AI literacy is the expansion of data literacy. Like data literacy, AI literacy is having the skill and competencies required to use AI applications and technologies effectively. While AI literacy includes additional professional competencies, it starts in the same place as data literacy with critical thinking skills.

With AI still a relatively new technology, a vast amount of confusion exists about how it works and what it is capable of. AI literacy requires the basic understanding of how AI works. This may not include the sophisticated math and statistics that drive algorithms, but data literate workers must understand the concepts behind the models.

Understanding concepts such as neural networks, decision trees and linier regression and knowing the strengths and weakness of each approach in solving specific problems are important skill to learn to become more literate. You don’t have to be able to build a liner regression model but understanding what it is capable and not capable is important.

Like data literacy, AI literacy also requires employees to understand how data is collected and processed and how this influences output. The role of synthetic data is another important concept to be aware of.

Understanding where AI models go wrong is also key to being AI literate. Having a firm grasp on how to identify biases in models to ensure that they are used ethically is important for effective deployments. AI models are constantly evolving and learning. In some cases, new data can cause models to drift and performance can be degraded. Date literate employees should understand this risk.

Employees who are data literate will be able to see beyond typical AI use cases and innovate. Data-literate employees can become AI-literate and learn how to scale the value they contribute and increase their productivity. A healthy dose of skepticism around data quality is paramount to ensuring that AI models don’t make big mistakes or amplify biases. Data-literate employees can understand the quality and nuances of data used to train data models and interpret their behaviors and outputs.

Data democratization and AI literacy

As AI becomes more commonplace, it will be very important that people are able to keep them in check. To ensure AI is working properly the more data Literate and AI literate employees you have in your organization the lower your risk that AI make big mistakes. With the majority of employees understanding how AI works and testing tool and data at their disposal and integrated into workflows will be a competitive differentiator in the emerging AI age. If every employee can test a model every time they get an output that seems a bit off, the potential that AI will make big errors will be reduced.

How humans and machines interact with data and work together will profoundly impact the performance of competitive organizations. The fewer barriers and friction between people and machines, the more opportunity there is to collaborate around data and drive greater organizational performance.

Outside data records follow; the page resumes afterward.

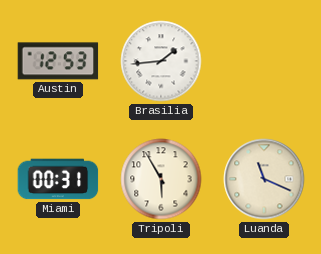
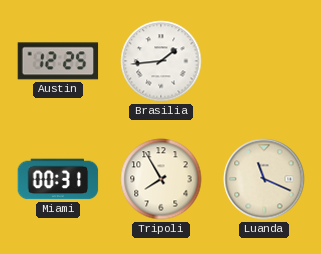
Austin: 12:53 -> 12:25
Tripoli: 5:55 -> 7:55
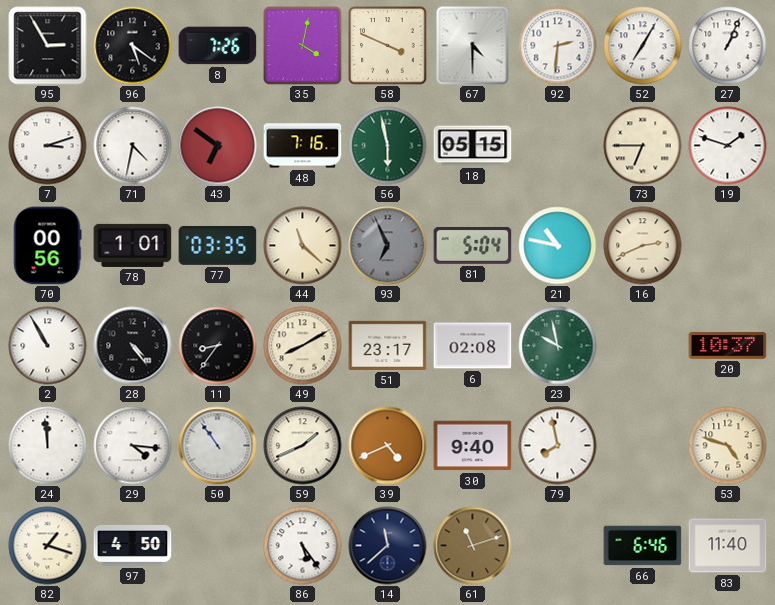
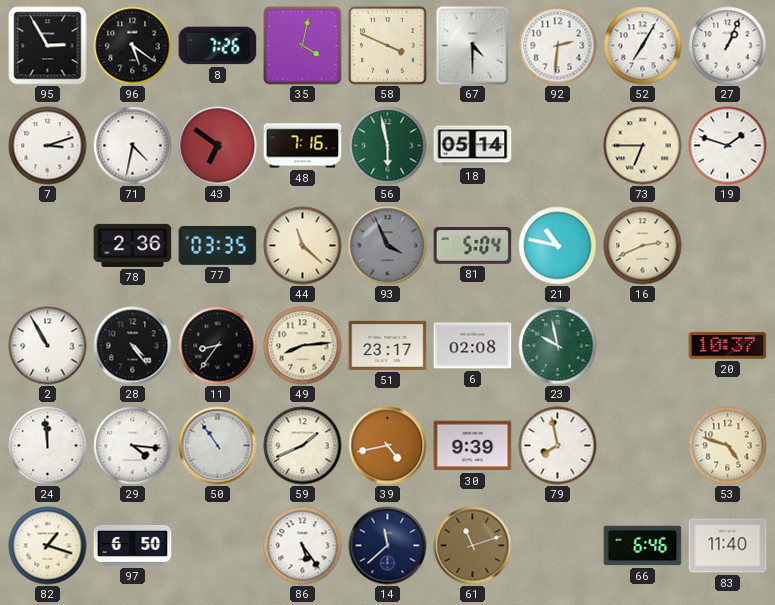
18: 05:15 -> 05:14
70: 00:56 -> none
78: 1:01 -> 2:36
93: 6:56 -> 3:56
49: 8:10 -> 8:14
39: 4:41 -> 4:43
30: 9:40 -> 9:39
97: 4:50 -> 6:50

While data democratization can increase the productivity of your typical employee, it can also benefit highly educated data scientists. Data scientists can improve the performance of their models with discreet data sets that may reside across the organization. In many cases, when data is not democratized, accessing data in other data silos requires authorization and data engineering skills. Without a data democratization strategy coupled with a data discovery strategy, data scientists may not even know that a data set that could improve their model exists. Without access to all data, data scientists may resort to poor data sets with errors or biases that can degrade an AI strategy.

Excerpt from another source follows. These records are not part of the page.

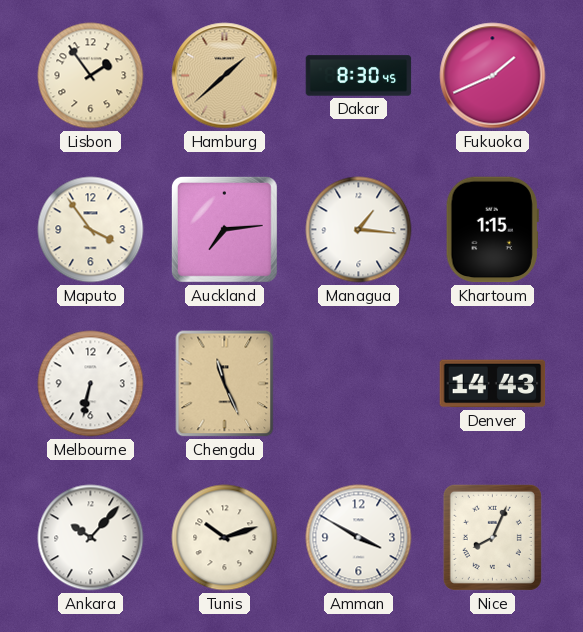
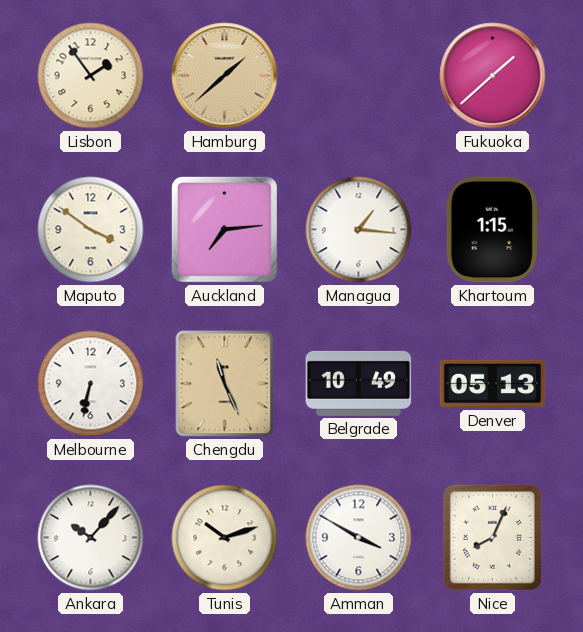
Dakar: 8:30 -> none
Fukuoka: 1:41 -> 1:38
Maputo: 3:54 -> 3:51
Belgrade: none -> 10:49
Denver: 14:43 -> 05:13
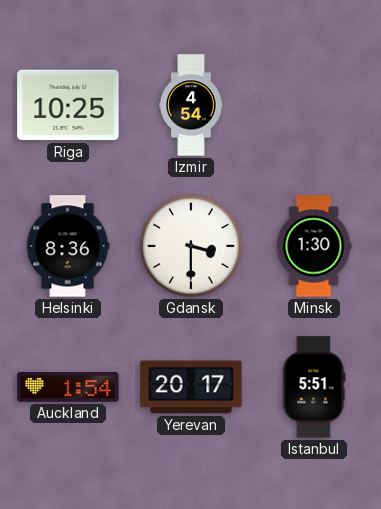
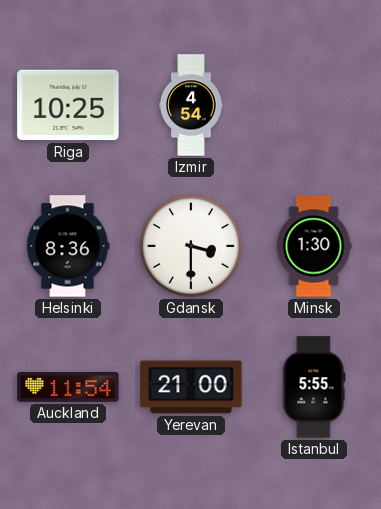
Auckland: 1:54 -> 11:54
Yerevan: 20:17 -> 21:00
Istanbul: 5:51 -> 5:55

Driving AI and Data literacy

Integrating data democratization, literacy and training into your culture will drive better outcomes. Easy access to training is a simple way to help drive data and AI literacy. While requiring a bit more investment, deploying a data democratization strategy to enable easy access to data enables employees to use their skills to contribute to improved enterprise performance. To strengthen your data culture encouraging more experienced data scientists to take leadership roles in driving greater literacy thought out the organization. Facilitating data chats and sparking discussion and data story telling exercises can help build confidence in data and AI understanding.